Sejarawan Inggris di jantung pertikaian diplomatik terbaru yang melanda Rusia dan Ukraina menuduh kedua belah pihak “terlalu membesar-besarkan” perjalanan kontroversialnya ke Krimea untuk tujuan propaganda.
Perang kata-kata meletus antara pejabat Rusia dan Ukraina setelah tim yang terdiri dari tiga sejarawan dan arkeolog Inggris mengunjungi semenanjung yang dianeksasi minggu lalu.
Sementara Crimeans memuji perjalanan itu sebagai tanda orang Eropa
turis kembali ke semenanjung yang dianeksasiKedutaan Besar Ukraina di Inggris menyatakan perjalanan itu ilegal.
Salah satu pria di jantung perdebatan mengatakan masalah itu telah “dibesar-besarkan” – dan baik Krimea maupun Kiev menggunakan perjalanan itu untuk melayani kebutuhan politik mereka sendiri.
“Ada distorsi di kedua sisi,” kata sejarawan Neil Faulkner kepada The Moscow Times. Dia mengatakan delegasi baru saja mulai menyelidiki kemungkinan penggalian untuk penelitian arkeologi di daerah tersebut.
“Tampaknya Rusia menggunakan perjalanan itu sebagai propagandanya, dan kemudian Ukraina menggunakannya untuk propagandanya sendiri sebagai tanggapan,” kata Faulker. “Saya mengerti mengapa ini terjadi. Tapi kami bukan pihak dalam ‘Perang Neo-Dingin’ ini, atau perang proksi ini, yang merupakan konflik di Ukraina.”
Faulkner menambahkan bahwa kelompok itu berharap untuk melakukan kontak dengan pejabat Rusia selama perjalanan, tetapi kesepakatan akhir masih jauh. “Akan sangat sulit bagi kami untuk mendapatkan dukungan sementara sanksi diberlakukan,” katanya.
Sejarawan itu mengkonfirmasi bahwa pers Rusia telah salah menyebut dua pria lainnya dalam perjalanan itu – Patrick Mercer dan Roger Ward – sebagai akademisi yang terkait dengan Universitas Bristol. Tidak ada yang terkait dengan institusi akademik.

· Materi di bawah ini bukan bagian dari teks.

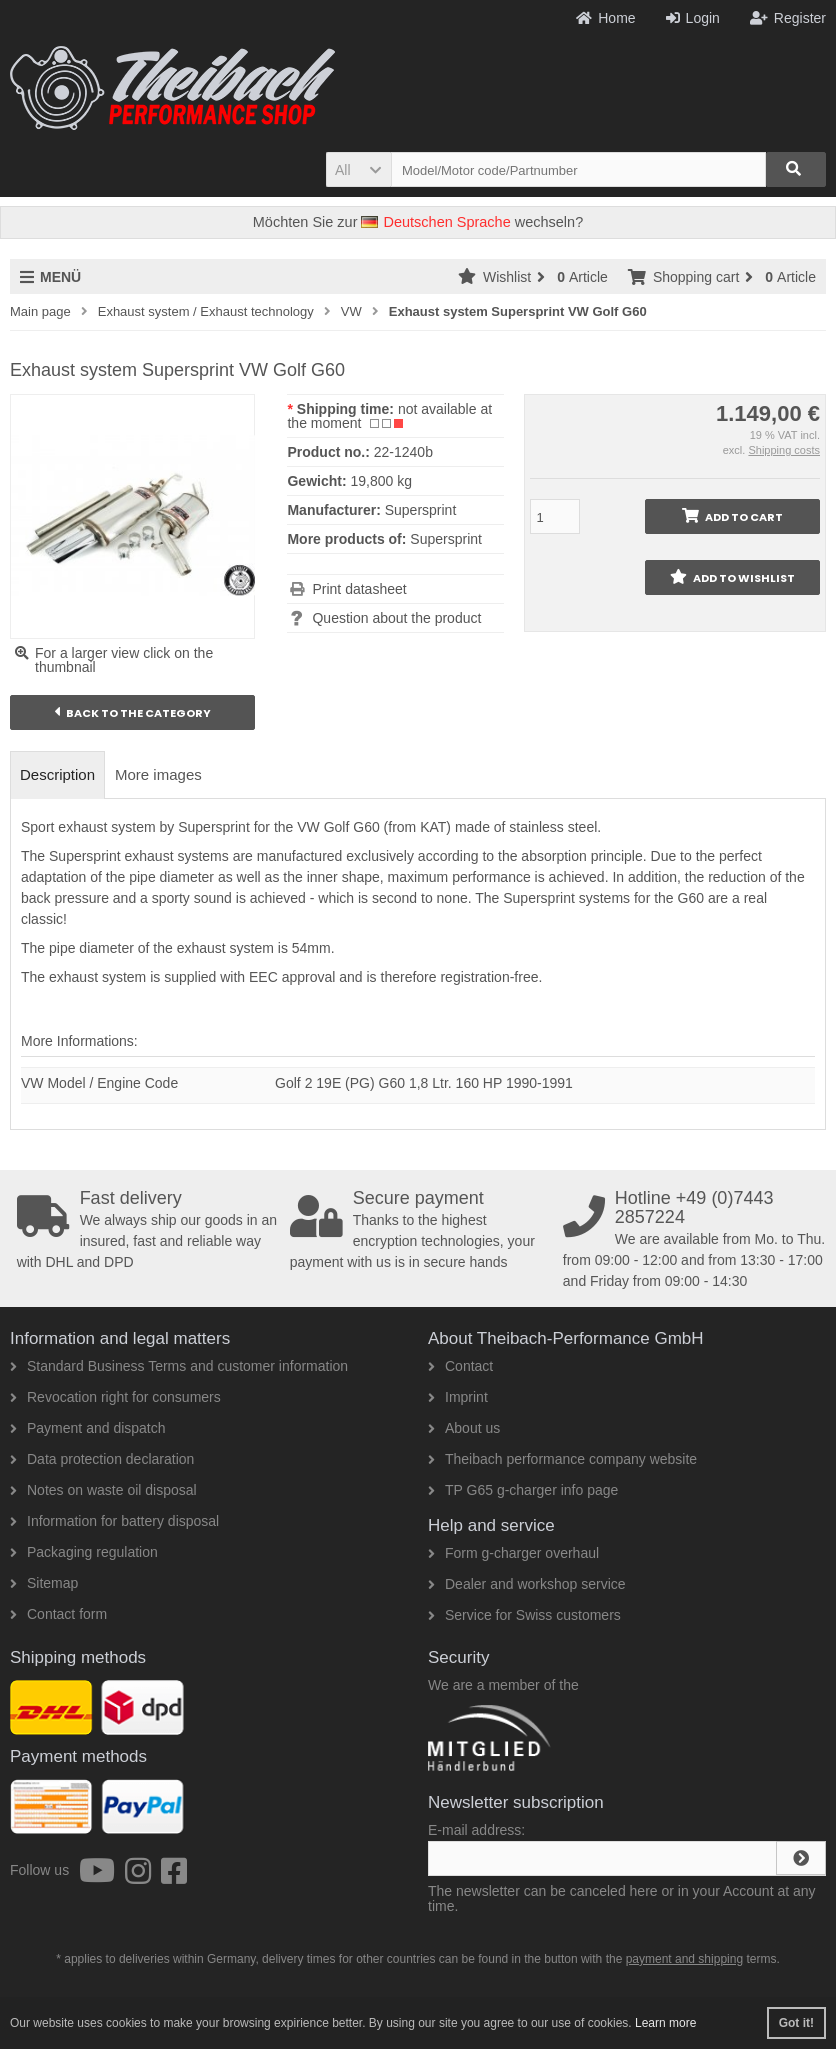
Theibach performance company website (562, 1459)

Faulkner juga membantah mengatakan kepada media Rusia bahwa Universitas Bristol siap mendukung proyek tersebut. Dia mengatakan bahwa sementara dia berharap universitas akan mendukung proyek tersebut ketika proposal mereka diselesaikan, “tidak ada kesepakatan formal yang dibuat.”
Dalam sebuah pernyataan, University of Bristol menegaskan bahwa mereka tidak terkait dengan proyek yang direncanakan. “Kami dapat mengonfirmasi bahwa Universitas Bristol tidak merencanakan pekerjaan atau kemitraan apa pun di Krimea terkait dengan penggalian yang terkait dengan Perang Krimea dan bahwa pria yang digambarkan di media Rusia bukanlah akademisi Universitas Bristol,” kata juru bicara Richard Cottle.
Sementara itu, pejabat Krimea terus melontarkan komentar tajam kepada rekan Ukraina mereka. Kepala pariwisata semenanjung, Alexey Chernyak, yang secara pribadi menyapa para akademisi di luar parlemen daerah, mengatakan berjanji bahwa proyek penelitian akan berlangsung. “Tidak ada protes atau ancaman (Ukraina) yang akan menghentikan para arkeolog Inggris ini, yang telah diperingatkan untuk mengharapkan tindakan agresif dari Ukraina sebelum menginjakkan kaki di tanah Krimea,” katanya.